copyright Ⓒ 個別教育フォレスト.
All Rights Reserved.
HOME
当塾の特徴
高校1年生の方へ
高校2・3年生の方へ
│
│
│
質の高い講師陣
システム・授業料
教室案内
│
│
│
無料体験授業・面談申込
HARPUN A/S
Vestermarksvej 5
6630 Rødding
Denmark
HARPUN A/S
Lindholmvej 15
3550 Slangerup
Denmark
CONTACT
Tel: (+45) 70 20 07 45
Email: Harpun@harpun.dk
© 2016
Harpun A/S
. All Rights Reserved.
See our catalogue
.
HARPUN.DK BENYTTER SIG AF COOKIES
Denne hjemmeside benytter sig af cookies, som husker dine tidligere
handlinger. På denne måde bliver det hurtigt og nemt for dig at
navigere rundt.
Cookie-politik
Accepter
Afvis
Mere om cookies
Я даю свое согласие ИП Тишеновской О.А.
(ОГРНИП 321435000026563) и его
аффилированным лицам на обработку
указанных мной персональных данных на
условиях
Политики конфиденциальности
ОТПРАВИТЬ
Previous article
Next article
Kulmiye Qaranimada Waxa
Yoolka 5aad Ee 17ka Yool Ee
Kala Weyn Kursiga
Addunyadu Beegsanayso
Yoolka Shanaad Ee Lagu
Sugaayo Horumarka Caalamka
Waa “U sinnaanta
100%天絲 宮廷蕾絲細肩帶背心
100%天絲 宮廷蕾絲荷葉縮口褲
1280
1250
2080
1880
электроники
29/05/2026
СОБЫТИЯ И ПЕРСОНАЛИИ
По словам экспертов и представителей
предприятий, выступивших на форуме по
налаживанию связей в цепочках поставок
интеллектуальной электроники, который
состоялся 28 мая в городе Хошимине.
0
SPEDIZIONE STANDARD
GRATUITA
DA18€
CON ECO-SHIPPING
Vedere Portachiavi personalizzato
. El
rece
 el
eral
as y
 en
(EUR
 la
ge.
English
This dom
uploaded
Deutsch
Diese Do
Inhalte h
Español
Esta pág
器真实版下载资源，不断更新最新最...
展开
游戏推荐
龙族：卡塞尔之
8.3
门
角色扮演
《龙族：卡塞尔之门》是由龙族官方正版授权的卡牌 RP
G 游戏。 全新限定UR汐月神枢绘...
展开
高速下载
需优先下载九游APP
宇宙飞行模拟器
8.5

_Your objective_: Repeat the whole listing exactly. Leave nothing out.

_Written answer_:
copyright Ⓒ 個別教育フォレスト.
All Rights Reserved.
HOME
当塾の特徴
高校1年生の方へ
高校2・3年生の方へ
│
│
│
質の高い講師陣
システム・授業料
教室案内
│
│
│
無料体験授業・面談申込
HARPUN A/S
Vestermarksvej 5
6630 Rødding
Denmark
HARPUN A/S
Lindholmvej 15
3550 Slangerup
Denmark
CONTACT
Tel: (+45) 70 20 07 45
Email: Harpun@harpun.dk
© 2016
Harpun A/S
. All Rights Reserved.
See our catalogue
.
HARPUN.DK BENYTTER SIG AF COOKIES
Denne hjemmeside benytter sig af cookies, som husker dine tidligere
handlinger. På denne måde bliver det hurtigt og nemt for dig at
navigere rundt.
Cookie-politik
Accepter
Afvis
Mere om cookies
Я даю свое согласие ИП Тишеновской О.А.
(ОГРНИП 321435000026563) и его
аффилированным лицам на обработку
указанных мной персональных данных на
условиях
Политики конфиденциальности
ОТПРАВИТЬ
Previous article
Next article
Kulmiye Qaranimada Waxa
Yoolka 5aad Ee 17ka Yool Ee
Kala Weyn Kursiga
Addunyadu Beegsanayso
Yoolka Shanaad Ee Lagu
Sugaayo Horumarka Caalamka
Waa “U sinnaanta
100%天絲 宮廷蕾絲細肩帶背心
100%天絲 宮廷蕾絲荷葉縮口褲
1280
1250
2080
1880
электроники
29/05/2026
СОБЫТИЯ И ПЕРСОНАЛИИ
По словам экспертов и представителей
предприятий, выступивших на форуме по
налаживанию связей в цепочках поставок
интеллектуальной электроники, который
состоялся 28 мая в городе Хошимине.
0
SPEDIZIONE STANDARD
GRATUITA
DA18€
CON ECO-SHIPPING
Vedere Portachiavi personalizzato
. El
rece
 el
eral
as y
 en
(EUR
 la
ge.
English
This dom
uploaded
Deutsch
Diese Do
Inhalte h
Español
Esta pág
器真实版下载资源，不断更新最新最...
展开
游戏推荐
龙族：卡塞尔之
8.3
门
角色扮演
《龙族：卡塞尔之门》是由龙族官方正版授权的卡牌 RP
G 游戏。 全新限定UR汐月神枢绘...
展开
高速下载
需优先下载九游APP
宇宙飞行模拟器
8.5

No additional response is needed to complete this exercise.